Financial Aid: Helpful Advice from the HGU Team

Across the country, high school seniors are receiving their letters of acceptance to their chosen colleges.  Next up: financial aid.  Check out some advice from a few of us at HonorsGradU (most of us aren’t too far removed from that game, and some are still there) as you consider your college financing plan!


 

Scholarships

Ashley: Apply for everything!

“I never applied for any [scholarships] because I was always under the impression that you had to maintain a certain GPA or be some kind of genius to qualify for any scholarship. Turns out, I could have been earning scholarship money every year, just because my parents never went to college. Being a first generation college student can get you a scholarship. Who knew?”

Mary: Follow up with your scholarship donors!

I got a scholarship from my city’s rotary club.  Six months later, I found out that they were willing to offer additional funds if my college GPA met their standard, and I ended up getting my books unexpectedly paid for that semester!”

Ashley: Think outside the GPA/ACT’s box

“There are scholarships like ours, where you apply with an essay or a project, there are scholarships for students with specific ethnic or cultural backgrounds, scholarships for being an honor student with a great GPA, all kinds of options. All you have to do is apply, and even a tiny $50 scholarship for being a red-head would be helpful in financing someone’s education. I had a friend who spend all summer every year just scouring the web for any scholarship he could apply to. ”

Loans

Brittany: Don’t wait for graduation to start paying back

“If you can’t afford [college], take out student loans and get done as quickly as possible. Besides that, I’d say that you should pay off your interest even while you’re going to school if you can afford it! My sister has done that and says it makes a world of difference as far as how much they will owe once she’s graduated.”

Jared: Finish faster with loans instead of dragging out school

“It recently hit me that I will not be able to go to school full time without financial aid in the form of loans. Unless I get married and can get money from the FAFSA, I will have to take out student loans. It kind of still upsets me when I think about having thousands of dollars of debt after school, but I figure that I will have a good job, and I won’t have to go through school slowly. I think I prefer being able to graduate in 4 years instead of dragging it out and trying to pay for it all myself.”

Long-term Thinking

Jared: Start with a junior college & use academic advisers!
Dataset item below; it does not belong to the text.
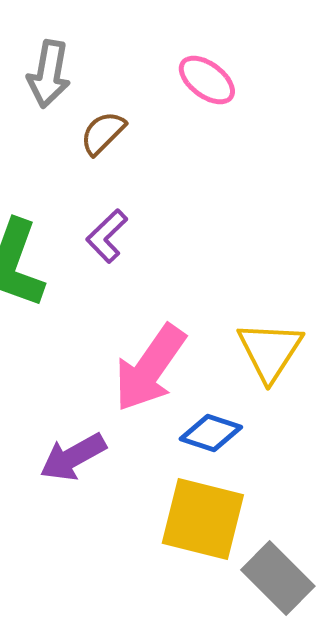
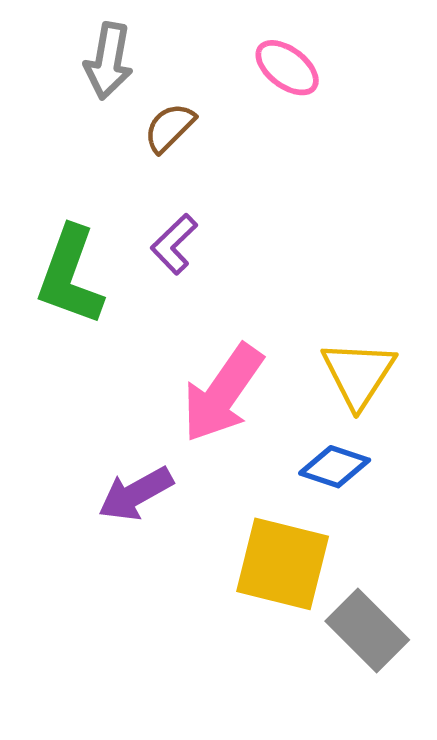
blue diamond: (211, 433) -> (335, 467), moved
“Another option is to go to a junior college to get your associates degree. This can help you save a lot of money. If you work with an academic adviser they can help you prepare to enter a 4 year university and make sure that your credits will transfer. Community colleges are very affordable and even have programs that can help you get jobs after a 2 year degree.”

Bart: Get your finances–and your true passion–in order before you start school!
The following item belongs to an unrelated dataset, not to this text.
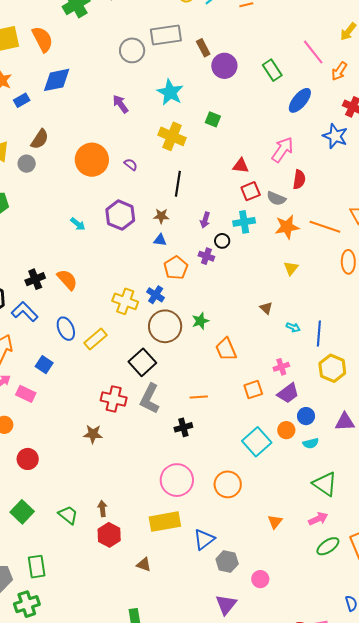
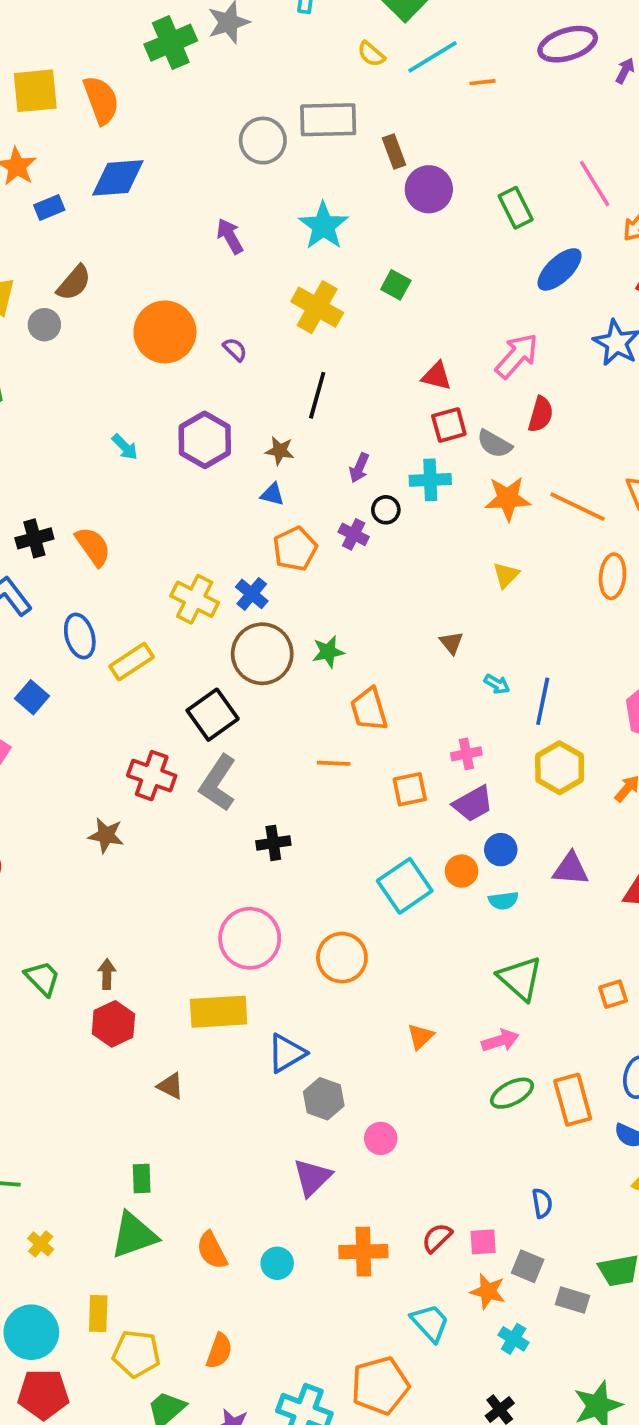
orange line: (199, 397) -> (334, 763), moved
“If you think you can’t afford college, have you considered putting it off for a year, getting some real experience, and finding out what you are passionate about?”

Working During School

Bart: Find authentic job experiences during college

“Try as hard as you can to have your work while at school mean something. Find a job that has something to do with what you might want to do with your life…frankly, your work experience might be the only thing you have going for you in the job search after you graduate.”
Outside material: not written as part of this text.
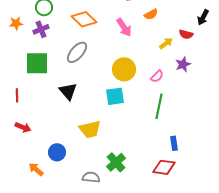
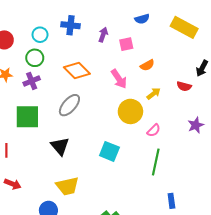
yellow arrow: (166, 43) -> (154, 94), moved
purple star: (183, 64) -> (196, 125), moved
yellow circle: (124, 69) -> (130, 111), moved
cyan square: (115, 96) -> (109, 151), turned 30
yellow trapezoid: (90, 129) -> (67, 186), moved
Bart: Prioritize physical and mental health over graduating a semester earlier

I worked a job full time at night (9pm to 6am) while going to school full time. That went ok for about a year until I crashed and suddenly couldn’t function at all, and had to learn how to adjust my life to handle work and school in a more healthy manner (I cut back on classes and switched to working during the day until graduation). (see more about Bart’s story in our post on studying).